POSKOTA.CO.ID - Gunung Semeru di Jawa Timur kembali mengalami erupsi pada Minggu (6/9) pagi. Erupsi tercatat terjadi pukul 07.51 WIB dengan tinggi kolom abu vulkanik teramati mencapai sekitar 1.000 meter di atas puncak.
Aktivitas tersebut terekam pada seismograf dengan amplitudo maksimum 23 milimeter. Berdasarkan laporan Badan Geologi, erupsi berlangsung selama 102 detik.
Munculnya kolom abu menjadi pengingat bahwa aktivitas Gunung Semeru masih perlu dipantau, terutama oleh masyarakat yang tinggal maupun beraktivitas di sekitar kawasan rawan bencana.

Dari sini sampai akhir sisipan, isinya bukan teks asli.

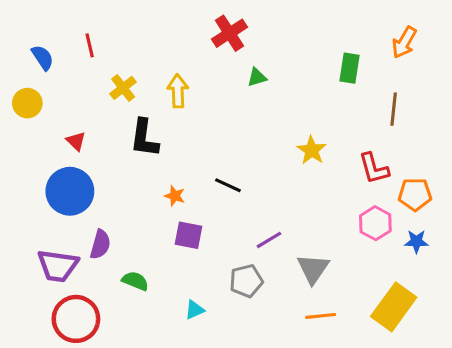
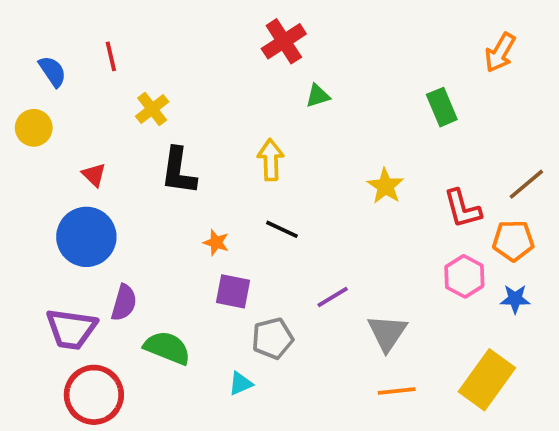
green rectangle: (350, 68) -> (442, 107), moved, turned -32
yellow arrow: (178, 91) -> (271, 160), moved
brown line: (394, 109) -> (526, 184), moved, turned 44
green semicircle: (135, 281) -> (167, 348), size x1.4
gray pentagon: (246, 281) -> (273, 338), moved

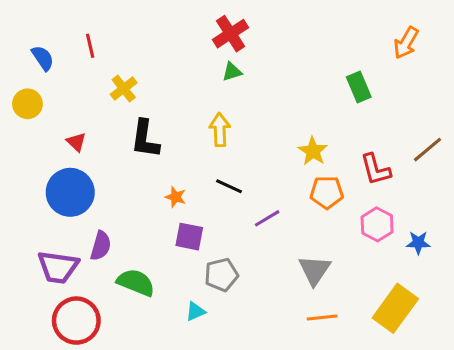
green triangle: (318, 96) -> (232, 72), moved
orange pentagon: (513, 241) -> (327, 192), moved
purple line: (333, 297) -> (267, 218), moved

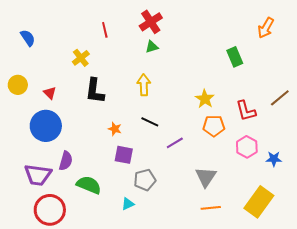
red line: (90, 46) -> (105, 30), moved
yellow circle: (27, 104) -> (18, 85), moved

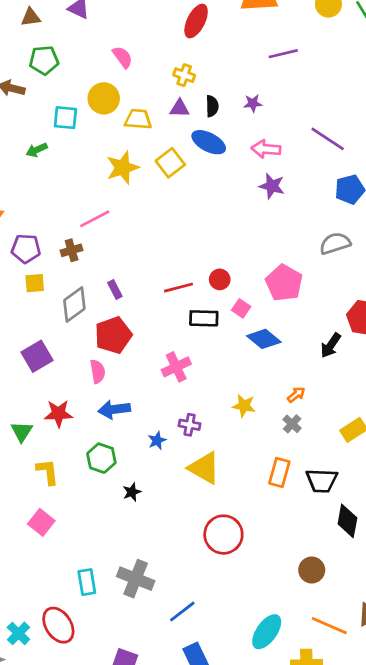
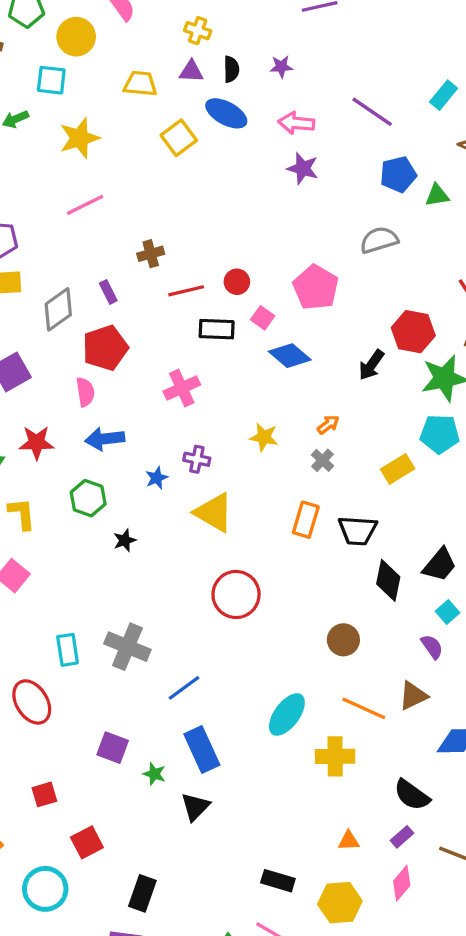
yellow circle: (104, 98) -> (76, 37), moved
yellow star: (123, 168) -> (79, 138), moved
brown cross: (72, 250) -> (151, 254), moved

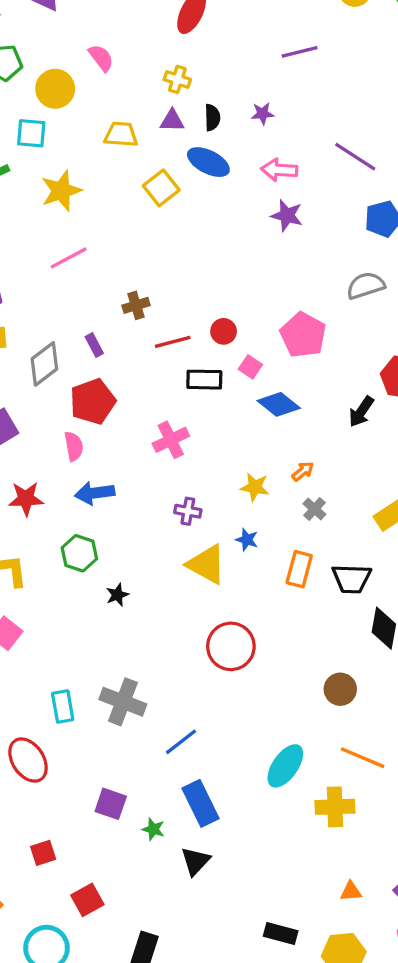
orange arrow: (328, 425) -> (303, 471), moved
blue star: (157, 478) -> (247, 540), moved, turned -30

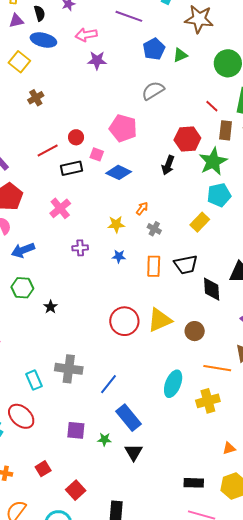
brown cross: (136, 305) -> (36, 98), moved
yellow triangle: (206, 564) -> (160, 320), moved, turned -40

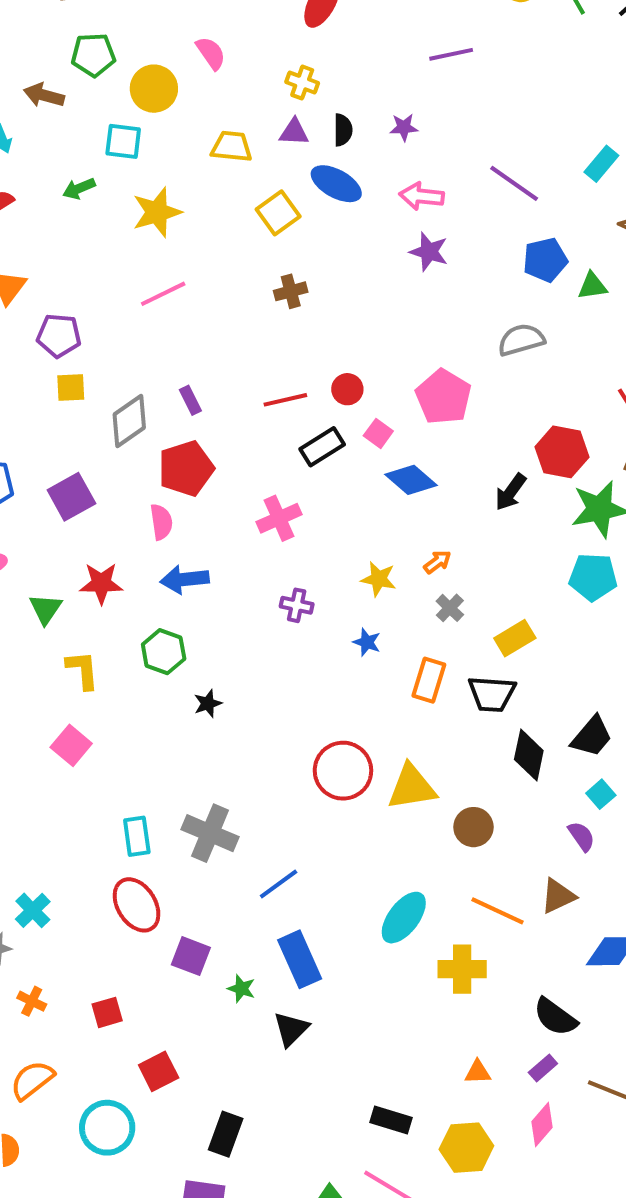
black rectangle: (71, 168) -> (322, 447), turned -35
yellow rectangle: (200, 222) -> (515, 638), moved
red ellipse: (21, 416) -> (137, 905), moved

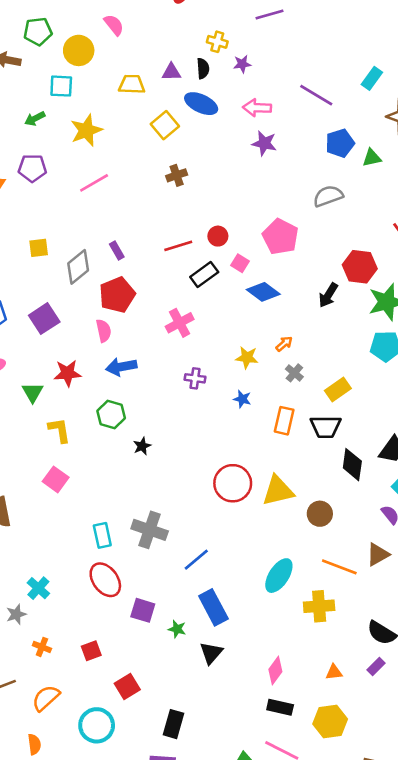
yellow cross: (302, 83) -> (217, 42), moved
purple pentagon: (59, 336) -> (32, 168), moved
pink diamond: (542, 1124) -> (275, 671), moved

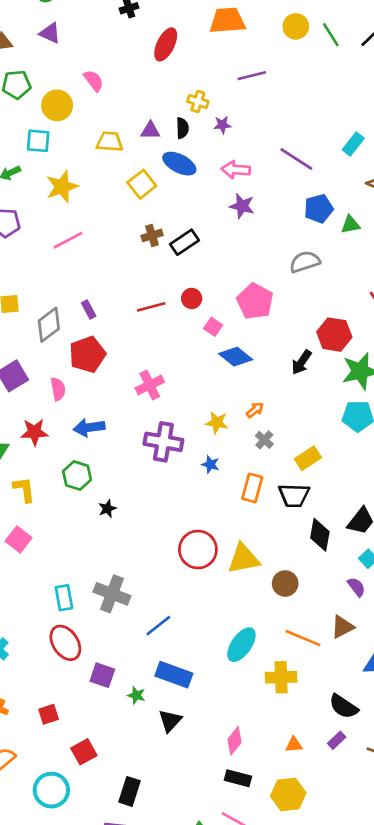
black rectangle: (204, 275) -> (185, 242), moved
pink semicircle: (104, 331) -> (58, 389), moved
purple cross: (195, 378) -> (163, 442), size x1.8
blue rectangle: (213, 607) -> (174, 675), turned -44

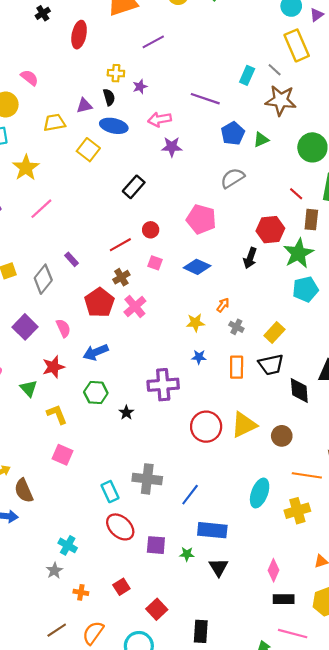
brown cross: (152, 235) -> (121, 277), moved
pink square: (213, 327) -> (155, 263), moved
red pentagon: (87, 354) -> (99, 303), moved
purple cross: (163, 442) -> (163, 385), moved

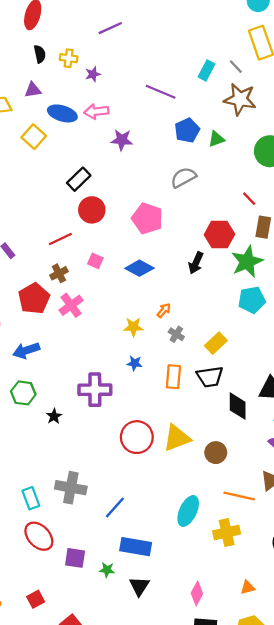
black semicircle: (109, 97) -> (40, 54), moved
pink arrow: (160, 119) -> (96, 111), moved
red circle: (151, 230) -> (92, 210), moved, size x1.5

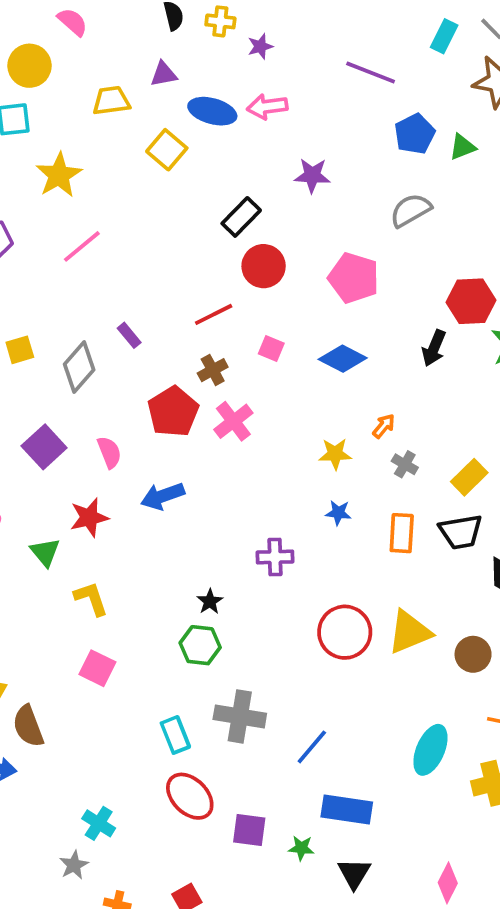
purple star: (122, 140) -> (312, 175), moved
purple cross: (95, 390) -> (275, 557), size x0.7
green hexagon: (23, 393) -> (200, 645), moved

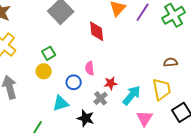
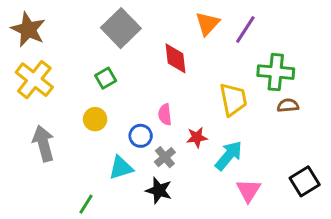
green cross: (174, 15) -> (276, 72), moved, turned 35
green square: (49, 53) -> (106, 78), moved
yellow trapezoid: (162, 89) -> (233, 99), moved
gray cross: (101, 98) -> (165, 157), moved

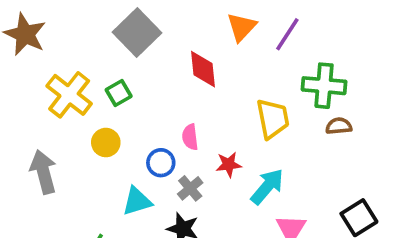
yellow cross: (34, 80) -> (69, 95), moved

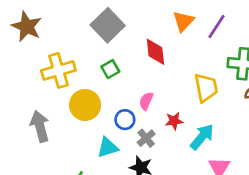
green square: (119, 93) -> (110, 69), moved
yellow cross: (69, 95) -> (58, 70), turned 36
pink semicircle: (190, 137) -> (146, 101), turned 30
yellow circle: (106, 143) -> (85, 105), size x1.5

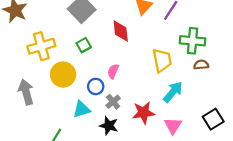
red star: (174, 121) -> (144, 113), moved, size x1.5
cyan arrow: (202, 137) -> (173, 92), moved

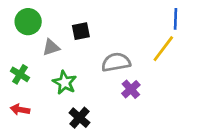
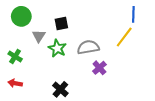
gray triangle: (51, 47) -> (39, 36), turned -40
green star: (65, 82) -> (57, 48), moved

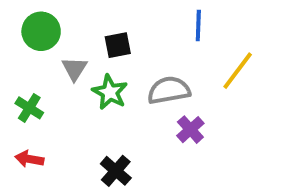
blue line: (133, 14) -> (198, 25), moved

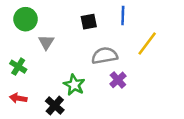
black square: (118, 45) -> (89, 22), moved
green star: (110, 92) -> (74, 85), moved
black cross: (116, 171) -> (55, 105), moved

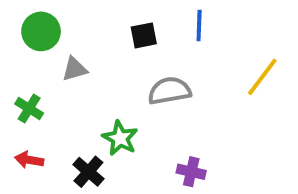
gray triangle: (46, 42) -> (75, 69), turned 42
yellow line: (147, 43) -> (262, 77), moved
purple cross: (118, 80) -> (191, 172), moved, turned -35

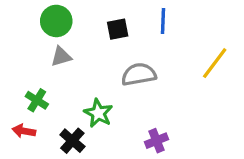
green circle: (41, 31) -> (56, 21), moved
green cross: (29, 108) -> (37, 100), moved
purple cross: (191, 172) -> (157, 141), turned -35

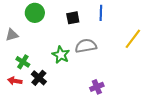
gray triangle: (61, 57) -> (12, 35), moved
green star: (98, 113) -> (61, 55), moved
black cross: (72, 141) -> (39, 78), moved

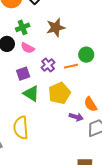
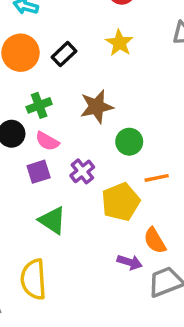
green circle: (86, 55) -> (129, 142), moved
orange line: (71, 66) -> (157, 178), moved
purple square: (23, 74) -> (39, 172), moved
yellow pentagon: (59, 93) -> (121, 202), moved

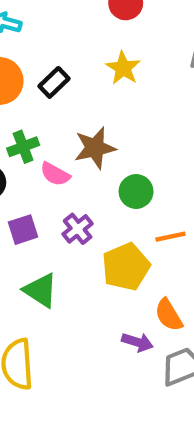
pink semicircle: (47, 141) -> (55, 174), moved

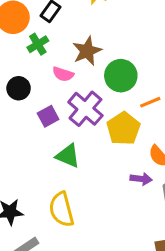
green cross: (23, 147) -> (38, 44), moved
green circle: (136, 192) -> (121, 76), size x1.4
purple cross: (78, 229) -> (85, 109), size x1.6

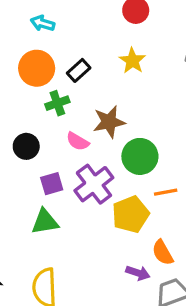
green triangle: (68, 156) -> (45, 222), moved, turned -44

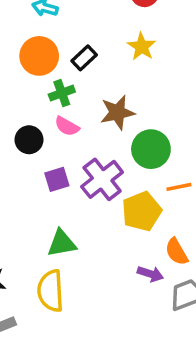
pink semicircle: (78, 141) -> (67, 126), moved
green triangle: (45, 222) -> (62, 243), moved

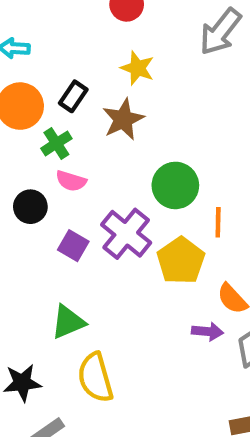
brown star: (117, 112) -> (123, 119), moved
purple square: (57, 179) -> (73, 246), turned -30
orange line: (179, 187) -> (218, 222), turned -65
green triangle: (62, 243) -> (68, 322), moved

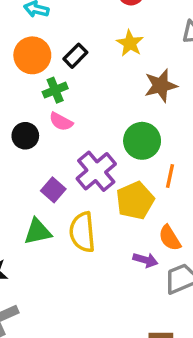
brown star: (123, 119) -> (161, 86), moved
purple square: (73, 246) -> (53, 190), moved
yellow semicircle: (95, 378) -> (82, 232), moved

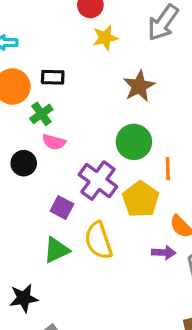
yellow star: (130, 43) -> (105, 38), moved, turned -30
black rectangle: (75, 56) -> (53, 77), turned 60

Badan Geologi juga mengingatkan masyarakat agar tidak hanya memperhatikan aktivitas di sekitar kawah. Sejumlah jalur sungai yang berhulu di puncak Semeru juga memiliki potensi bahaya, khususnya ketika terjadi guguran material vulkanik yang kemudian terbawa aliran air.
Baca Juga: JS Khairen Soroti Pencegahan Bencana di Indonesia, Singgung Peran Pejabat
Area Sekitar Semeru yang Perlu Dihindari
Dalam rekomendasinya, Badan Geologi meminta masyarakat dan wisatawan mematuhi batas aman yang telah ditetapkan. Beberapa kawasan memiliki risiko berbeda, mulai dari lontaran batu pijar hingga awan panas dan lahar.
Berikut sejumlah hal yang perlu diperhatikan:
Hindari sektor tenggara Besuk Kobokan
Masyarakat diminta tidak melakukan aktivitas di sektor tenggara sepanjang Besuk Kobokan hingga sejauh 13 kilometer dari puncak atau pusat erupsi.
Di luar batas tersebut, aktivitas juga sebaiknya dihindari dalam jarak 500 meter dari tepi sungai atau sempadan sungai di sepanjang Besuk Kobokan. Kawasan ini berpotensi terdampak perluasan awan panas dan aliran lahar yang dapat mencapai hingga 17 kilometer dari puncak.
Jangan mendekati kawah dalam radius 5 kilometer
Badan Geologi meminta masyarakat tidak melakukan aktivitas dalam radius 5 kilometer dari kawah atau puncak Gunung Semeru.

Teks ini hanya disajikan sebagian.